The treatment Programme has been running since 2015 and, to date, approximately 2,600 people have been treated.
The Programme has also established a small community treatment steering group and a treatment registry. An oversight group on the treatment registry is also currently being set up with the hepatitis C research network.
“We’re trying to hit the WHO elimination targets for 2030,” he told the audience. “The WHO wants 80 per cent of chronic HCV patients treated, a 90 per cent reduction in HCV incidence and 65 per cent in HCV-related mortality. Everyone in the world agrees with this… and we think we can do this by 2026.”
In 2015, 350 patients were treated; in 2016, 540 were treated;1,052 in 2017, and so far this year, 722. This number for 2018 is expected to rise to between 1,800 and 2,000.
“We have probably had about 5,000 SVRs for HPC over the last 20 years. So it’s quite a number of patients that have actually been treated already.”
It has been estimated that 20,000-to-30,000 people are infected with the virus and up to 60 per cent could be undiagnosed, but there has been significant progress in recent years. The haemophilia community has been declared HCV-free since the end of 2016 and all patients known to have been infected by blood products have been offered treatments by the end of 2017. Furthermore, all patients known to have cirrhosis-related hepatitis C were offered treatment by the end of 2017. However, not all of these patients wished to receive treatment or were fit to have it. Pilot treatment programmes in the methadone treatment clinics were also started in 2017.
Looking at other countries’ experiences, Ireland is comparing well with NHS England, he said.

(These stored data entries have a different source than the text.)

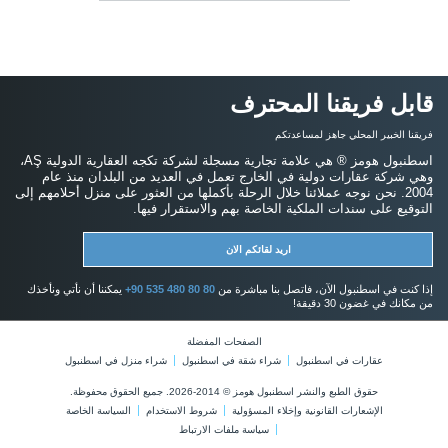
حقوق الطبع والنشر اسطنبول هومز © 2014-2026. جميع الحقوق محفوظة.
الإشعارات القانونية وإخلاء المسؤولية
شروط الاستخدام
السياسة الخاصة
سياسة ملفات الارتباط
يتم قبول البيتكوين
قم بشراء أي عقار عن طريق الدفع بالبيتكوين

In terms of challenges, Prof McCormick stated that as a lot of those with the virus are intravenous drug users (IVDUs), they cannot or will not go to the hospital.
“So the treatment has to go out to the patients,” he said.
But as many are in the methadone treatment programmes, this avenue is being used to reach patients and almost complete compliance is being achieved in pilot schemes.
He added that the prison treatment programme was very effective but prisoners serving shorter sentences in custody presented unique challenges. In these cases, the Programme will allow more expensive, quicker-acting medication to be used.
The Programme is also developing protocols for GPs and community pharmacists and the non-dispensing methadone clinics. It is also working on arranging central purchasing in an attempt to reduce barriers.
Furthermore, as IVDUs can be taking a lot of legal and illicit drugs, linkages are being planned between GPs and hospital pharmacists in terms of identifying and advising on drug interactions. It is hoped that after the GP has evaluated the patient, they will send the data to hospital pharmacists, who will then review it and send it back. The GP issues the prescription with the hospital pharmacist’s recommendation, and the community pharmacist dispenses it.
“That is what we are hoping to bring in later this year,” said Prof McCormick.
Other challenges include changing behaviours around the abuse of alcohol and the professor added that a substantial proportion of the Programme’s patients have alcohol problems.
“And as clinicians, we know that these patients run into trouble much earlier and are much sicker,” he said. IVDUs are also at risk of re-infection due to reusing needles.
Despite these issues, he believed that Ireland, with its healthcare professionals, the medication and funding in place, was now prepared to meet the WHO’s targets.
“The time is now to try and get rid of this.”